In Cina, Relazioni Internazionali by Alessandra Colarizi

Nel mese di novembre, l’Ofcom, l’autorità regolatrice per le società di comunicazione nel Regno Unito, ha aperto un’inchiesta per accertare le accuse spiccate dall’ex investigatore privato e giornalista Peter Humphrey, secondo le quali l’emittente statale cinese avrebbe avuto un ruolo chiave nell’esecuzione della confessione forzata estortagli dalle autorità di Pechino prima ancora che fosse messo a processo. Secondo Humphrey, condannato nel 2014 a due anni di carcere in un caso di corruzione, “i giornalisti della CCTV hanno collaborato con la polizia cinese per estrarre, registrare, produrre e poi trasmettere la sua confessione”. Le immagini sono poi circolate a livello global attraverso la divisione internazionale CGTN, violando le regole dei media. Se l’inchiesta dovesse confermare le accuse, nel peggiore dei casi l’emittente rischia l’espulsione dal paese per aver infranto il codice di trasmissione britannico quanto a “imparzialità, accuratezza, correttezza e privacy.”

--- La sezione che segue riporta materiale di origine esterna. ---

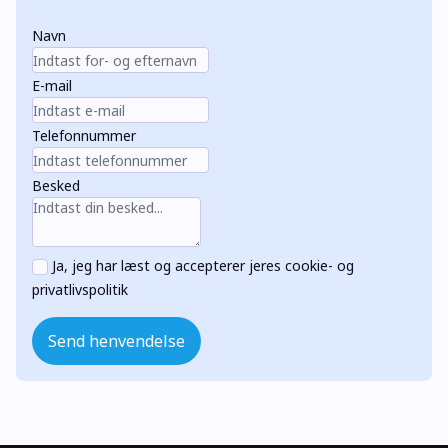
Navn
E-mail
Telefonnummer
Besked
Ja, jeg har læst og accepterer jeres cookie- og
privatlivspolitik
Send henvendelse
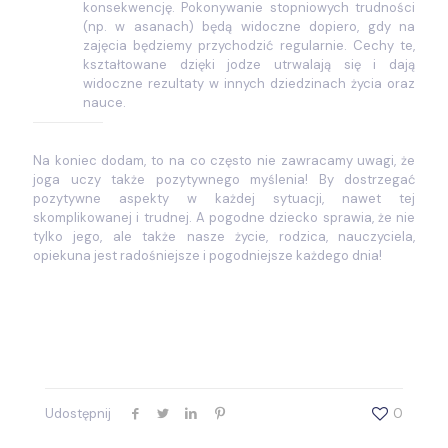
konsekwencję. Pokonywanie stopniowych trudności
(np. w asanach) będą widoczne dopiero, gdy na
zajęcia będziemy przychodzić regularnie. Cechy te,
kształtowane dzięki jodze utrwalają się i dają
widoczne rezultaty w innych dziedzinach życia oraz
nauce.
Na koniec dodam, to na co często nie zawracamy uwagi, że
joga uczy także pozytywnego myślenia! By dostrzegać
pozytywne aspekty w każdej sytuacji, nawet tej
skomplikowanej i trudnej. A pogodne dziecko sprawia, że nie
tylko jego, ale także nasze życie, rodzica, nauczyciela,
opiekuna jest radośniejsze i pogodniejsze każdego dnia!
Udostępnij
0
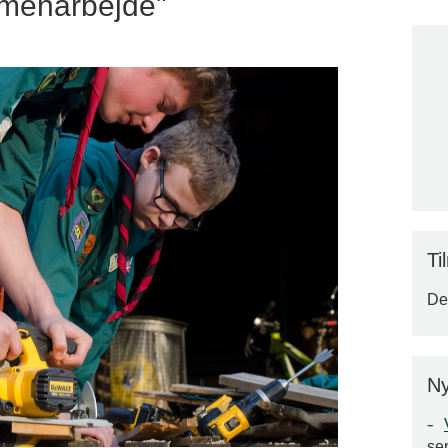
menarbejde"
Ti
Der
Ny
se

Si tratterebbe del primo rovinoso inciampo per il colosso statale, dopo anni di protagonismo sullo scacchiere internazionale. Complice la crisi vissuta trasversalmente dal settore alle nostre latitudini. Da quando nel 2003 il termine “guerra mediatica” è stato incluso nel vocabolario dell’Esercito di Liberazione popolare per descrivere l’influenza filocinese esercitata sull’opinione pubblica nazionale ed internazionale in situazioni di crisi, la propaganda comunista ha speso più di 6 miliardi di dollari per puntellare la propria presenza oltreconfine, con l’offerta di corsi di formazione per giornalisti stranieri, conquistando spazi nei principali quotidiani in lingua inglese e aprendo un centinaio di redazioni radiofoniche e televisive all’estero.

Ora che, tuttavia, il progetto infrastrutturale a guida cinese Belt and Road ha già raggiunto oltre 100 paesi tra Asia, Africa, Sudamerica ed Europa, il soft power made in China comincia prendere nuove strade. Lontano dagli occhi vigili dell’Occidente, la seconda superpotenza mondiale sta estendendo il proprio controllo sull’informazione dalla fase di produzione ai canali di trasmissione.